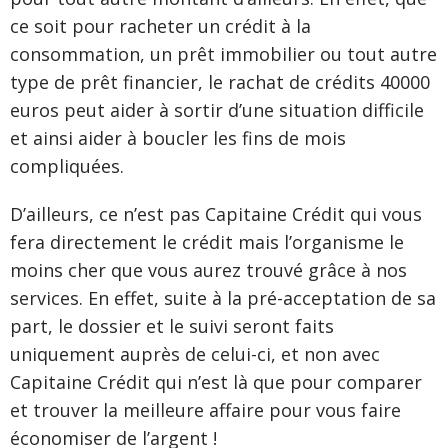
ce soit pour racheter un crédit à la
consommation, un prêt immobilier ou tout autre
type de prêt financier, le rachat de crédits 40000
euros peut aider à sortir d’une situation difficile
et ainsi aider à boucler les fins de mois
compliquées.
D’ailleurs, ce n’est pas Capitaine Crédit qui vous
fera directement le crédit mais l’organisme le
moins cher que vous aurez trouvé grâce à nos
services. En effet, suite à la pré-acceptation de sa
part, le dossier et le suivi seront faits
uniquement auprès de celui-ci, et non avec
Capitaine Crédit qui n’est là que pour comparer
et trouver la meilleure affaire pour vous faire
économiser de l’argent !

* * *

● Work task: The entries need to be restated exactly, and their pictures left out.

● Reply:
ce soit pour racheter un crédit à la
consommation, un prêt immobilier ou tout autre
type de prêt financier, le rachat de crédits 40000
euros peut aider à sortir d’une situation difficile
et ainsi aider à boucler les fins de mois
compliquées.
D’ailleurs, ce n’est pas Capitaine Crédit qui vous
fera directement le crédit mais l’organisme le
moins cher que vous aurez trouvé grâce à nos
services. En effet, suite à la pré-acceptation de sa
part, le dossier et le suivi seront faits
uniquement auprès de celui-ci, et non avec
Capitaine Crédit qui n’est là que pour comparer
et trouver la meilleure affaire pour vous faire
économiser de l’argent !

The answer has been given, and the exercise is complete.